_Work to be completed_.
Identify each line below containing the string "Station" and copy it.

[Transcribed page contents]
=== Section Start ===

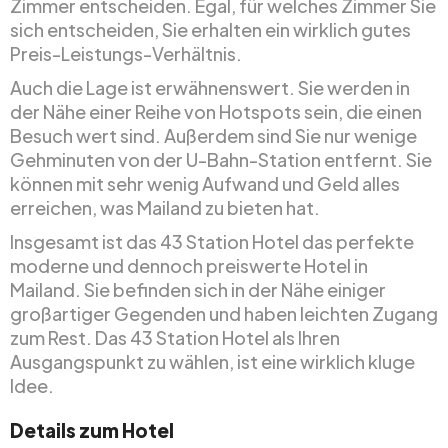
Zimmer entscheiden. Egal, für welches Zimmer Sie
sich entscheiden, Sie erhalten ein wirklich gutes
Preis-Leistungs-Verhältnis.
Auch die Lage ist erwähnenswert. Sie werden in
der Nähe einer Reihe von Hotspots sein, die einen
Besuch wert sind. Außerdem sind Sie nur wenige
Gehminuten von der U-Bahn-Station entfernt. Sie
können mit sehr wenig Aufwand und Geld alles
erreichen, was Mailand zu bieten hat.
Insgesamt ist das 43 Station Hotel das perfekte
moderne und dennoch preiswerte Hotel in
Mailand. Sie befinden sich in der Nähe einiger
großartiger Gegenden und haben leichten Zugang
zum Rest. Das 43 Station Hotel als Ihren
Ausgangspunkt zu wählen, ist eine wirklich kluge
Idee.
Details zum Hotel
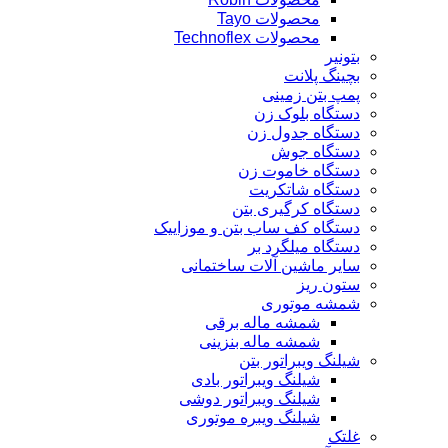
محصولات Tayo
محصولات Technoflex
بتونیر
بچینگ پلانت
پمپ بتن زمینی
دستگاه بلوک زن
دستگاه جدول زن
دستگاه جوش
دستگاه خاموت زن
دستگاه شاتکریت
دستگاه کرگیری بتن
دستگاه کف ساب بتن و موزاییک
دستگاه میلگرد بر
سایر ماشین آلات ساختمانی
ستون ریز
شمشه موتوری
شمشه ماله برقی
شمشه ماله بنزینی
شیلنگ ویبراتور بتن
شیلنگ ویبراتور بادی
شیلنگ ویبراتور دوشی
شیلنگ ویبره موتوری
غلتک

=== Section End ===

_Finished exercise_.
Gehminuten von der U-Bahn-Station entfernt. Sie
Insgesamt ist das 43 Station Hotel das perfekte
zum Rest. Das 43 Station Hotel als Ihren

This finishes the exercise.